The new text of the resolution noted some of the convention’s previous actions on race, including how Southern Baptists voted in 1995 to apologize for the role that slavery played in the convention’s creation. It noted how in 2012 it elected its first black president. More than 20 percent of Southern Baptist congregations, it says, identifies as predominantly nonwhite.
From National Public Radio:
Southern Baptist leaders had declined to consider the resolution the day before, saying they were concerned that the proposed language was too strong. The decision was met with confusion and anger from members of the denomination and the public. And it highlighted divisions in the roughly 15 million member denomination that surfaced during last year’s election.

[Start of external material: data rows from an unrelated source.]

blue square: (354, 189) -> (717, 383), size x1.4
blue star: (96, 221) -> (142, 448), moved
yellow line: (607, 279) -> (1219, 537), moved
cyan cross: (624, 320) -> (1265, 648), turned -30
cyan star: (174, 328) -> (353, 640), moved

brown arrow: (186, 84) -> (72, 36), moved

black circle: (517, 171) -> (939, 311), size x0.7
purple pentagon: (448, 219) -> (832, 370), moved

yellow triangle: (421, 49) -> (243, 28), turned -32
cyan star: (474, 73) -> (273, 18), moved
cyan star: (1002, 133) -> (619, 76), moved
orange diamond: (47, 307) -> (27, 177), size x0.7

“We regret and apologize for the pain and the confusion that we created for you and a watching world when we decided not to report out a resolution on alt-right racism,” Barrett Duke, the resolutions committee chairman, told the gathered crowd of about 5,000. “Please know it wasn’t because we don’t share your abhorrence of racism and especially the particularly vicious form of racism that has manifested itself in the alt-right movement. We do share your abhorrence.”

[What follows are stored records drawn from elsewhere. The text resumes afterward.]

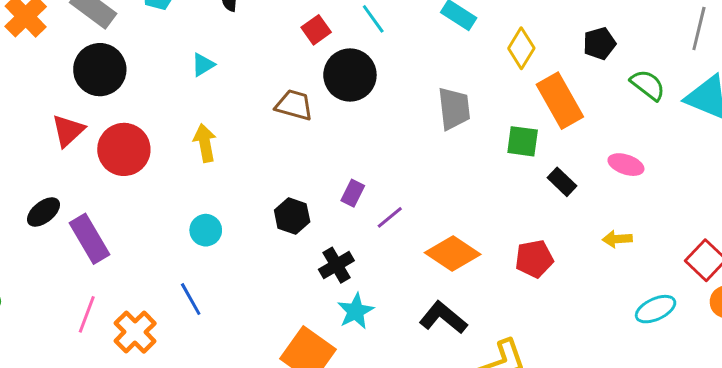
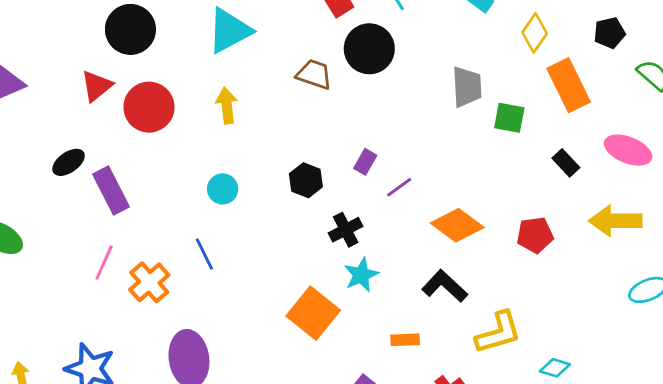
cyan triangle: (203, 65) -> (229, 31), size x2.0
green square: (523, 141) -> (509, 118), moved
pink ellipse: (626, 165) -> (628, 150), size x1.4
yellow arrow: (617, 239) -> (615, 221), size x1.8

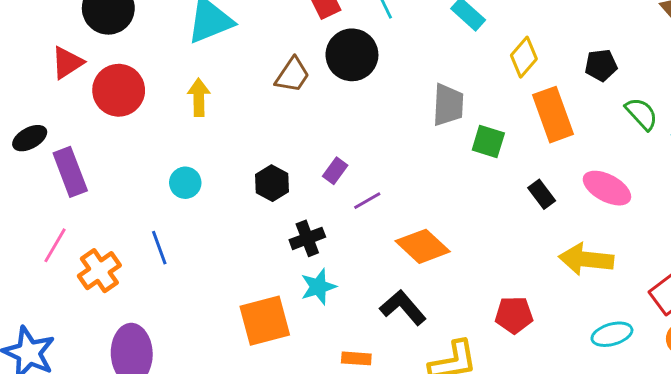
brown trapezoid: (314, 74) -> (292, 75), turned 99
red pentagon: (535, 235) -> (514, 315), moved
orange square: (313, 313) -> (265, 321), turned 30

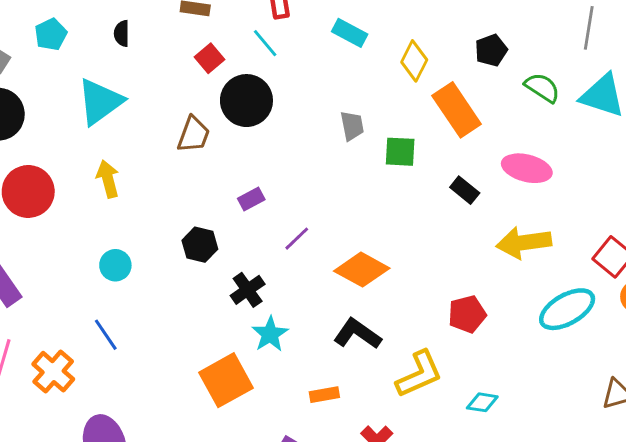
gray trapezoid: (448, 105) -> (352, 126), size x0.7
purple rectangle: (335, 171) -> (251, 199), moved, turned 40
cyan ellipse: (612, 334) -> (567, 309), size x1.4

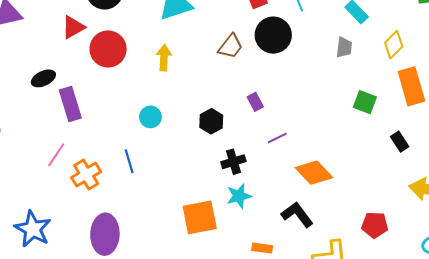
gray trapezoid: (352, 126) -> (344, 47), moved
purple rectangle: (251, 199) -> (255, 102), turned 72

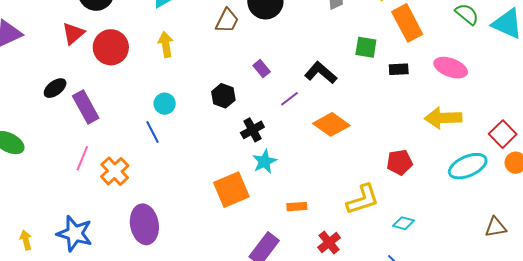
black rectangle: (400, 142) -> (399, 69), moved, turned -48
blue line: (129, 161) -> (152, 132), moved
black L-shape: (297, 215) -> (321, 73), moved

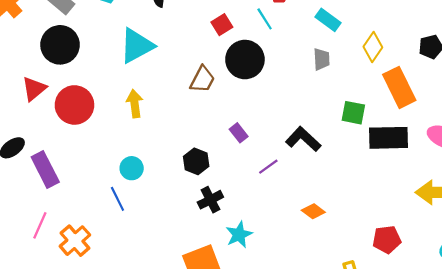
black rectangle: (399, 69) -> (389, 138), size x1.8
orange diamond: (331, 124) -> (313, 211), moved, size x0.6
black cross: (252, 130) -> (210, 200), moved

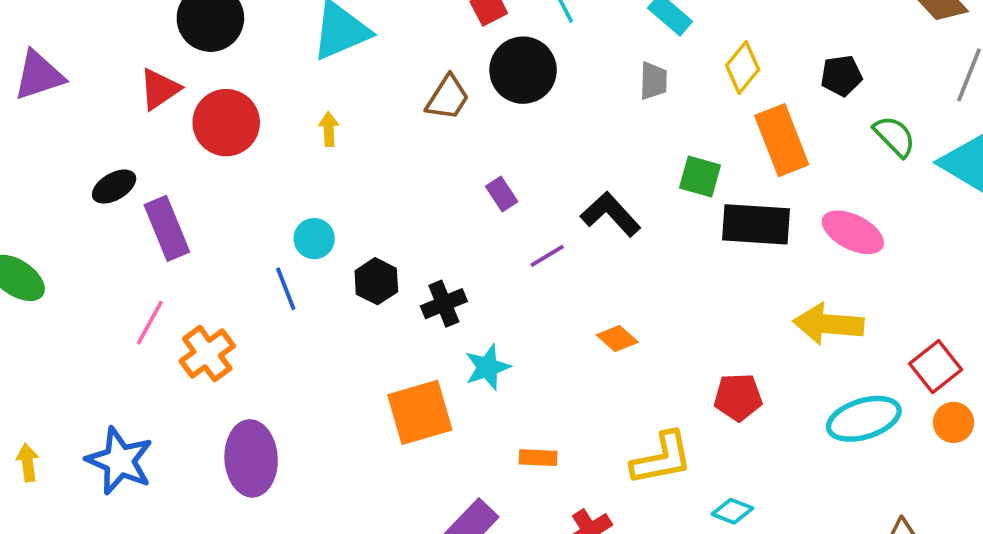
yellow arrow: (135, 104) -> (329, 129), size x0.7
black hexagon: (196, 161) -> (376, 281), moved

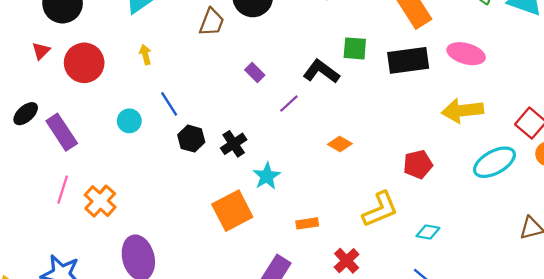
red triangle: (160, 89) -> (41, 51), size x0.7
green square: (700, 177) -> (355, 48), moved
cyan circle: (314, 239) -> (129, 121), moved
blue line: (286, 289) -> (169, 104), moved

The explanation does not resolve the matter for all Southern Baptists:
The move was criticized by Southern Baptist members and pastors on social media, including Trillia Newbell. Newbell is an author and the director of community outreach at the denomination’s Ethics and Religious Liberty commission. She’s also African American.
“Was I hurt? Absolutely. Was I discouraged? Yes,” she says.
But she says she’s encouraged by the denomination’s resounding approval of the amended resolution.
“I think it’s important that we take every opportunity to denounce and set ourselves apart from anything that is racist or alienates our brothers and sisters in Christ who are people of color, especially given our history,” she says.